Superconductivity and magnetism in the surface states of ABC-stacked multilayer graphene

TL;DR

This paper investigates the emergence of surface superconductivity and magnetism in ABC-stacked multilayer graphene, revealing dominant surface $f$-wave pairing and magnetic orders driven by topological flat bands and specific interactions.

Contribution

It provides a comprehensive mean-field analysis of all relevant interactions, identifying surface $f$-wave superconductivity as the dominant phase and elucidating the role of sublattice polarization and magnetic order.

Findings

Surface $f$-wave superconductivity is favored at charge neutrality.

Surface magnetism can interpolate between ferromagnetic and antiferromagnetic orders.
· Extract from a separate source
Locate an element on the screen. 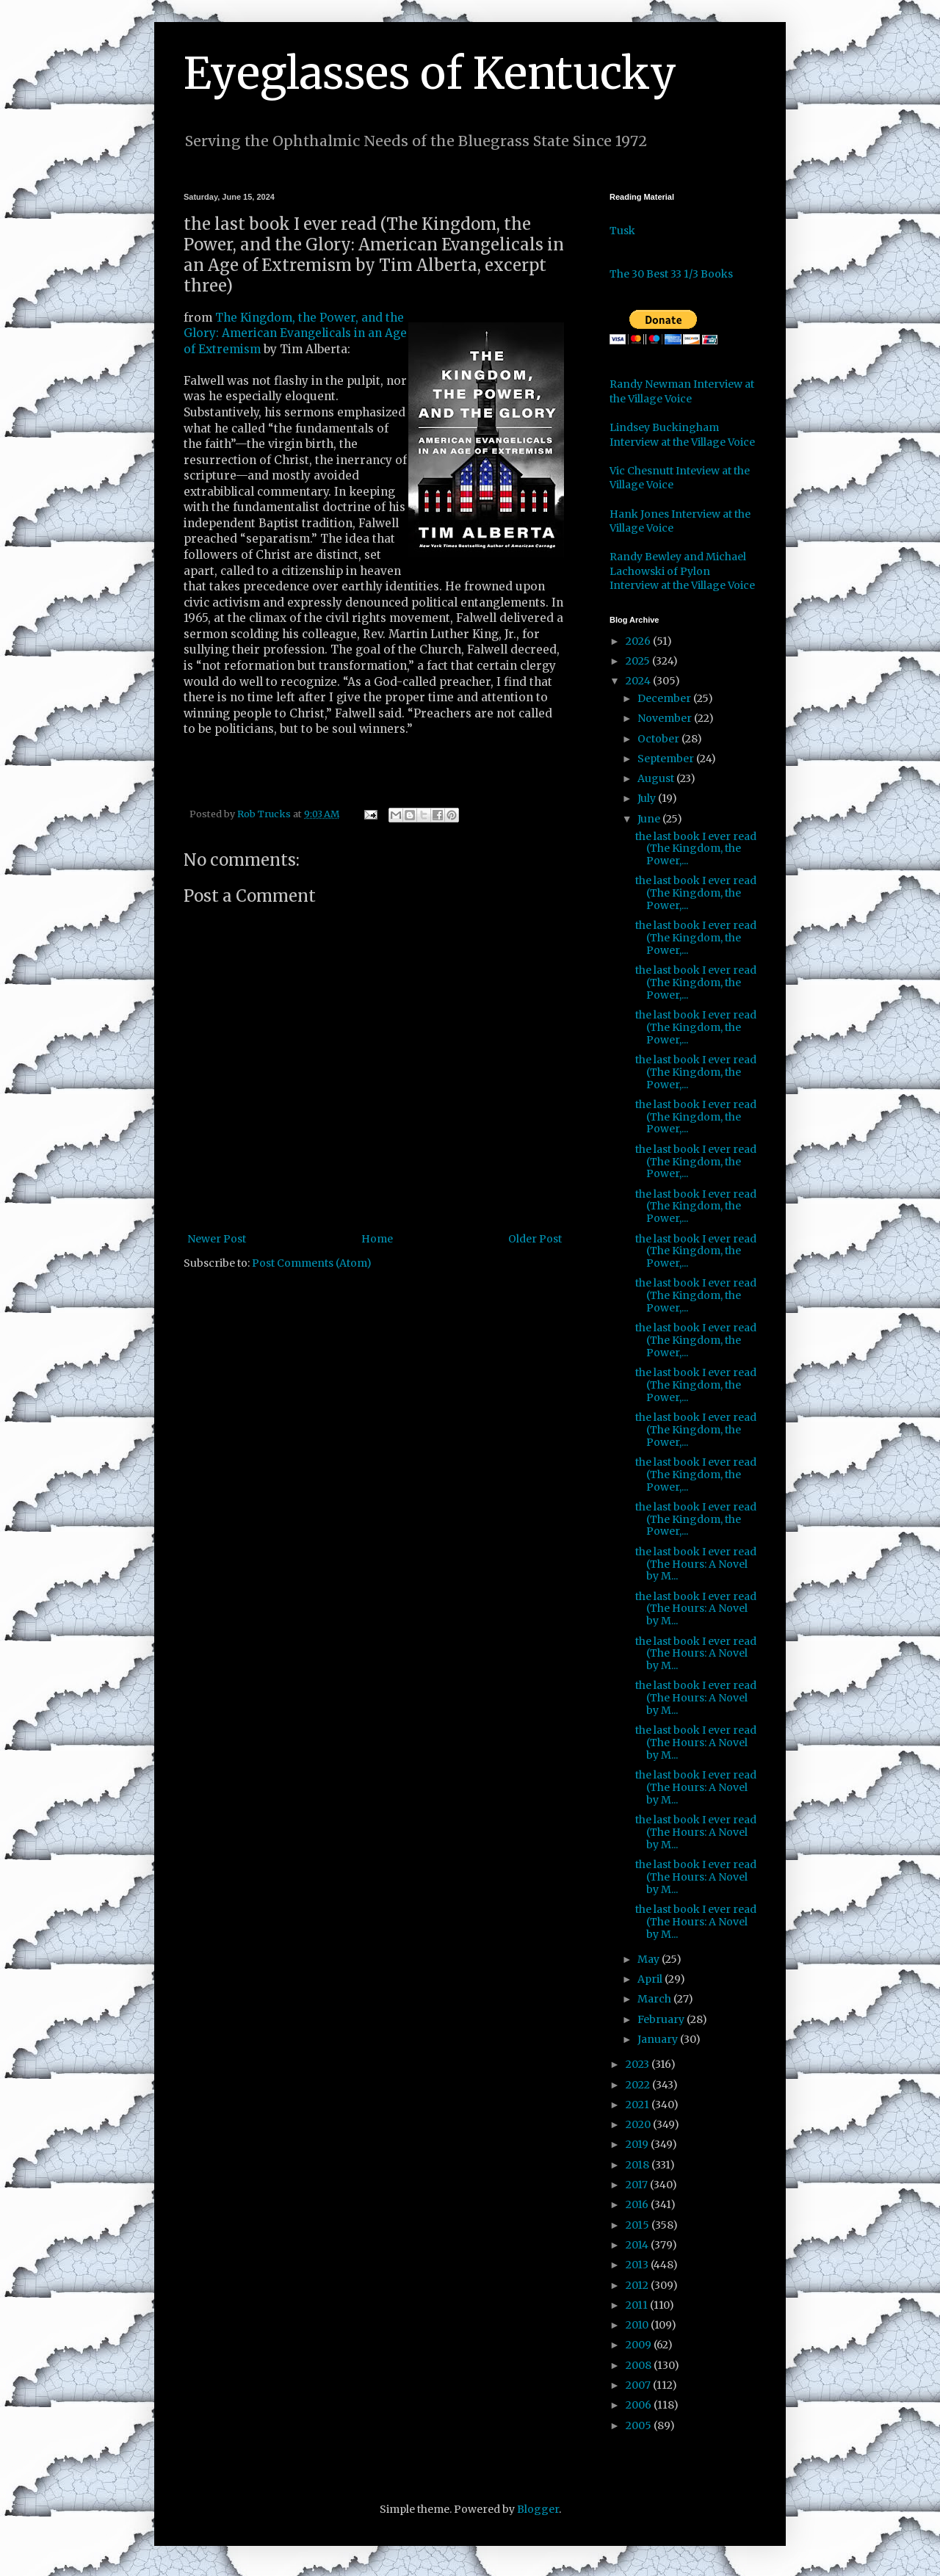 Image resolution: width=940 pixels, height=2576 pixels. 2023 is located at coordinates (638, 2064).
Gating enhances $f$-wave superconductivity over magnetic states.

Abstract

ABC-stacked multilayer graphene (ABC-MLG) exhibits topological surface flat bands with a divergent density of states, leading to many-body instabilities at charge neutrality. Here, we explore electronic ordering within a mean-field approach with full generic treatment of all spin-isotropic, two-site charge density and spin interactions up to next-nearest neighbor (NNN) sites. We find that surface superconductivity and magnetism are significantly enhanced over bulk values. We find spin-singlet $s$ wave and unconventional NNN bond spin-triplet $f$ wave to be the dominant superconducting pairing symmetries, both with a full energy gap. By establishing the existence of ferromagnetic intra-sublattice interaction, $(J_2<0)$ we conclude that the $f$-wave state is favored in ABC-MLG, in sharp contrast to bulk ABC-graphite where chiral $d$- or $p$-wave states, together with s-wave states, display stronger ordering tendencies albeit not achievable at charge neutrality. We trace this distinctive surface behavior to the strong sublattice polarization of the surface flat bands. We also find competing ferrimagnetic order, fully consistent with density functional theory (DFT) calculations. The magnetic order interpolates between sublattice ferromagnetism and antiferromagnetism, but only with the ratio of the sublattice magnetic moments ($R$) being insensitive to the DFT exchange correlation functional. We finally establish the full phase diagram by constraining the interactions to the $R$-value identified by DFT. We find $f$-wave superconductivity being favored for all weak to moderately strong couplings $J_2$ and as long as $J_2$ is a sufficiently large part of the full interaction mix. Gating ABC-MLG away from charge neutrality further enhances the $f$-wave state over the ferrimagnetic state, establishing ABC-MLG as a strong candidate for $f$-wave superconductivity.